Scripts for extracting data from the US National Register of Historic Places spreadsheets and website. Written and tested against Python 3.6 and PostGIS. Easy to modify for other databases.
The National Park Service provides links to their public data at https://www.nps.gov/subjects/nationalregister/data-downloads.htm. They provide both a GDB database of the National Register of Historic Places, and spreadsheets.

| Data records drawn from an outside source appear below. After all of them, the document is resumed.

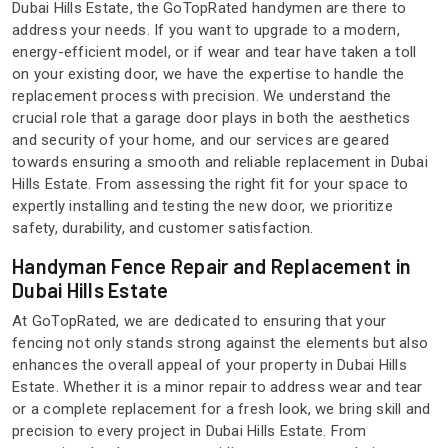
Dubai Hills Estate, the GoTopRated handymen are there to
address your needs. If you want to upgrade to a modern,
energy-efficient model, or if wear and tear have taken a toll
on your existing door, we have the expertise to handle the
replacement process with precision. We understand the
crucial role that a garage door plays in both the aesthetics
and security of your home, and our services are geared
towards ensuring a smooth and reliable replacement in Dubai
Hills Estate. From assessing the right fit for your space to
expertly installing and testing the new door, we prioritize
safety, durability, and customer satisfaction.
Handyman Fence Repair and Replacement in
Dubai Hills Estate
At GoTopRated, we are dedicated to ensuring that your
fencing not only stands strong against the elements but also
enhances the overall appeal of your property in Dubai Hills
Estate. Whether it is a minor repair to address wear and tear
or a complete replacement for a fresh look, we bring skill and
precision to every project in Dubai Hills Estate. From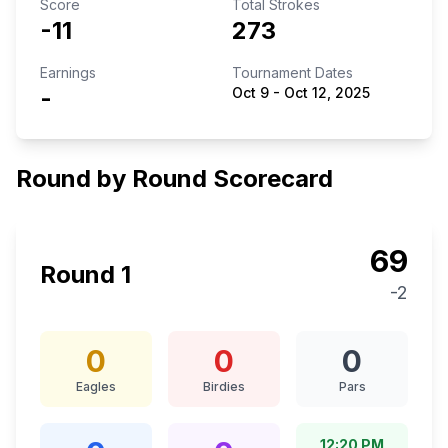
Score
Total Strokes
-11
273
Earnings
Tournament Dates
-
Oct 9
-
Oct 12, 2025
Round by Round Scorecard
69
Round
1
-2
0
0
0
Eagles
Birdies
Pars
12:20 PM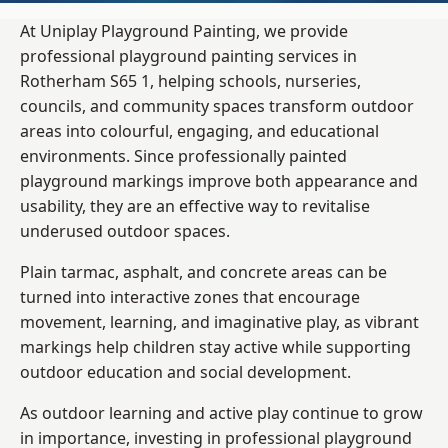
At Uniplay Playground Painting, we provide
professional playground painting services in
Rotherham S65 1, helping schools, nurseries,
councils, and community spaces transform outdoor
areas into colourful, engaging, and educational
environments. Since professionally painted
playground markings improve both appearance and
usability, they are an effective way to revitalise
underused outdoor spaces.
Plain tarmac, asphalt, and concrete areas can be
turned into interactive zones that encourage
movement, learning, and imaginative play, as vibrant
markings help children stay active while supporting
outdoor education and social development.
As outdoor learning and active play continue to grow
in importance, investing in professional playground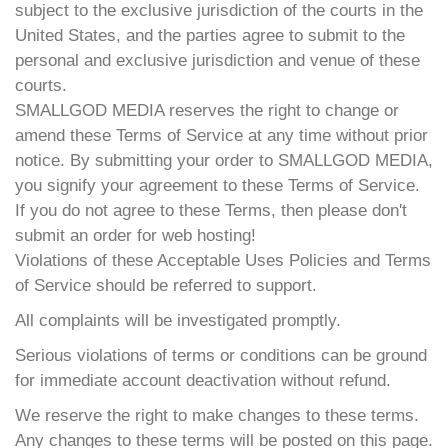
subject to the exclusive jurisdiction of the courts in the
United States, and the parties agree to submit to the
personal and exclusive jurisdiction and venue of these
courts.
SMALLGOD MEDIA reserves the right to change or
amend these Terms of Service at any time without prior
notice. By submitting your order to SMALLGOD MEDIA,
you signify your agreement to these Terms of Service.
If you do not agree to these Terms, then please don't
submit an order for web hosting!
Violations of these Acceptable Uses Policies and Terms
of Service should be referred to support.
All complaints will be investigated promptly.
Serious violations of terms or conditions can be ground
for immediate account deactivation without refund.
We reserve the right to make changes to these terms.
Any changes to these terms will be posted on this page.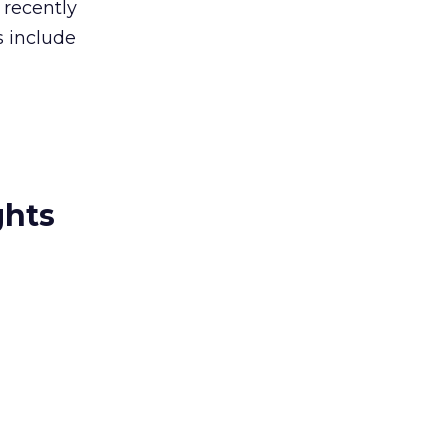
 recently
s include
ghts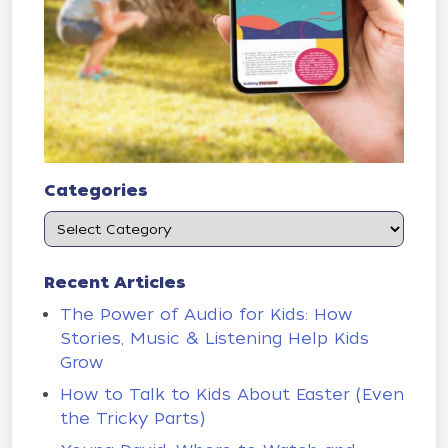
Categories
Recent Articles
The Power of Audio for Kids: How
Stories, Music & Listening Help Kids
Grow
How to Talk to Kids About Easter (Even
the Tricky Parts)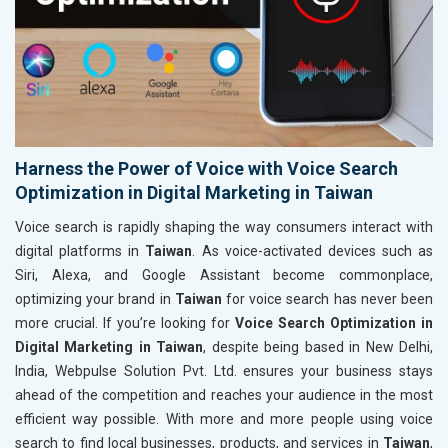
Harness the Power of Voice with Voice Search
Optimization in Digital Marketing in Taiwan
Voice search is rapidly shaping the way consumers interact with
digital platforms in
Taiwan
. As voice-activated devices such as
Siri, Alexa, and Google Assistant become commonplace,
optimizing your brand in
Taiwan
for voice search has never been
more crucial. If you’re looking for
Voice Search Optimization in
Digital Marketing in Taiwan
, despite being based in New Delhi,
India, Webpulse Solution Pvt. Ltd. ensures your business stays
ahead of the competition and reaches your audience in the most
efficient way possible. With more and more people using voice
search to find local businesses, products, and services in
Taiwan
,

As of this writing, spreadsheets are updated through April 2019.
Weekly updates are provided at https://www.nps.gov/subjects/nationalregister/weekly-list.htm.

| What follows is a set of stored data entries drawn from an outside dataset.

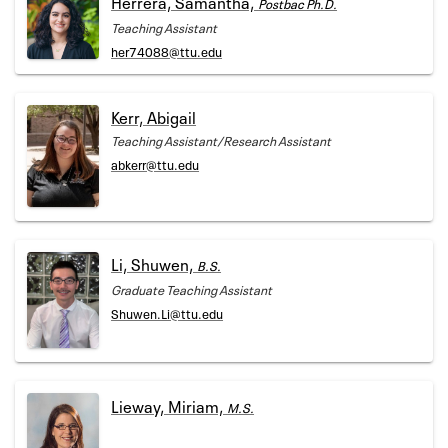
Herrera, Samantha,
Postbac Ph.D.
Teaching Assistant
her74088@ttu.edu
Kerr, Abigail
Teaching Assistant/Research Assistant
abkerr@ttu.edu
Li, Shuwen,
B.S.
Graduate Teaching Assistant
Shuwen.Li@ttu.edu
Lieway, Miriam,
M.S.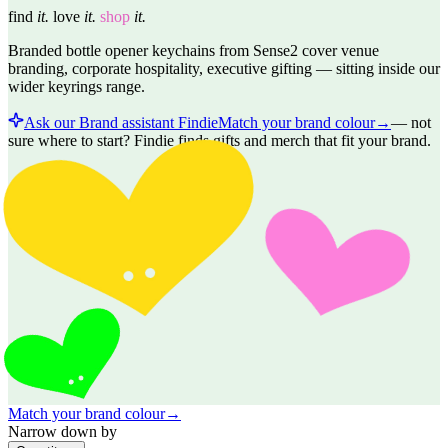
find
it.
love
it.
shop
it.
Branded bottle opener keychains from Sense2 cover venue
branding, corporate hospitality, executive gifting — sitting inside our
wider keyrings range.
Ask our Brand assistant Findie
Match your brand colour
→
—
not
sure where to start? Findie finds gifts and merch that fit your brand.
Match your brand colour
→
Narrow down by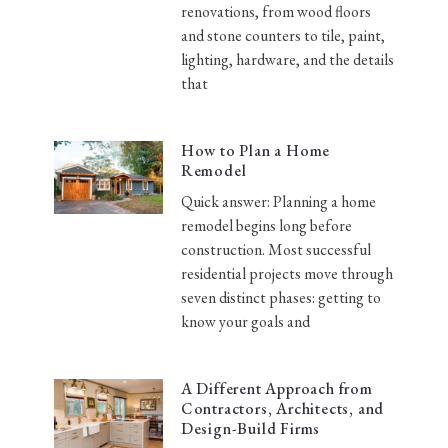
renovations, from wood floors
and stone counters to tile, paint,
lighting, hardware, and the details
that
How to Plan a Home
Remodel
Quick answer: Planning a home
remodel begins long before
construction. Most successful
residential projects move through
seven distinct phases: getting to
know your goals and
A Different Approach from
Contractors, Architects, and
Design-Build Firms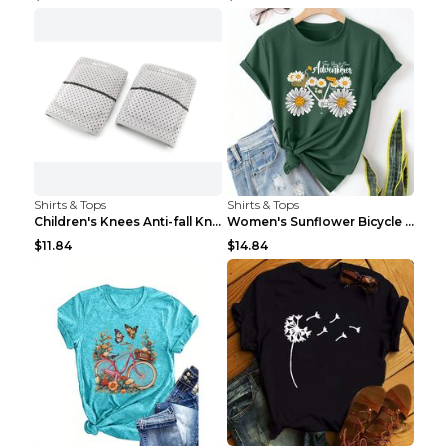
Shirts & Tops
Shirts & Tops
Children's Knees Anti-fall Kneeling Dance Running ...
Women's Sunflower Bicycle Print Round Neck Tee - S...
$11.84
$14.84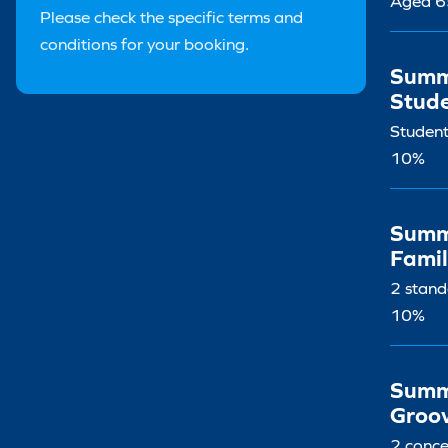
Aged 6
Please check the specific terms and
conditions for your booking.
Summ
Stud
Student
10%
Summ
Famil
2 stand
10%
Summ
Groo
2 conce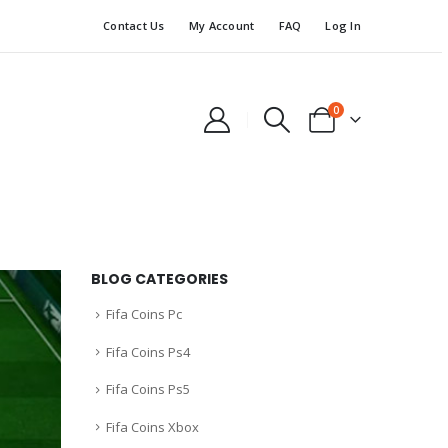
Contact Us
My Account
FAQ
Log In
0
BLOG CATEGORIES
Fifa Coins Pc
Fifa Coins Ps4
Fifa Coins Ps5
Fifa Coins Xbox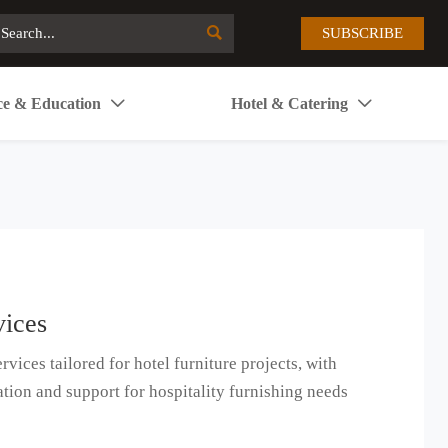

SUBSCRIBE
ce & Education
Hotel & Catering


vices
rvices tailored for hotel furniture projects, with
ation and support for hospitality furnishing needs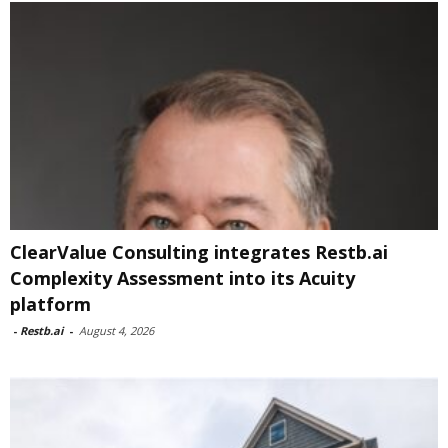
ClearValue Consulting integrates Restb.ai
Complexity Assessment into its Acuity
platform
-
Restb.ai
-
August 4, 2026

The spreadsheet handling code here assumes the .xlsx files are in your current directory.
You'll need to modify these scripts to match your own PostGIS table definitions.
Sample invocatons:
python36 ShowPreviews.pyshows a few lines from each of the spreadsheets.- Choose your own skip and sample size, for example
sp.preview('removed_20190404.xlsx', skip=200, count=30). sp.load_listed_properties_20190404(dryrun=0)loads all listed properties from the spreadsheet.python36 FetchAndProcessLatestWeeklyNPSUpdate.pygrabs the weekly updates and parses them.
Required Python libraries:
- Beautiful Soup (HTML parser)
- xlrd (Excel library)
- psycopg2 (PostgreSQL interface)
- json, urllib, re, time, datetime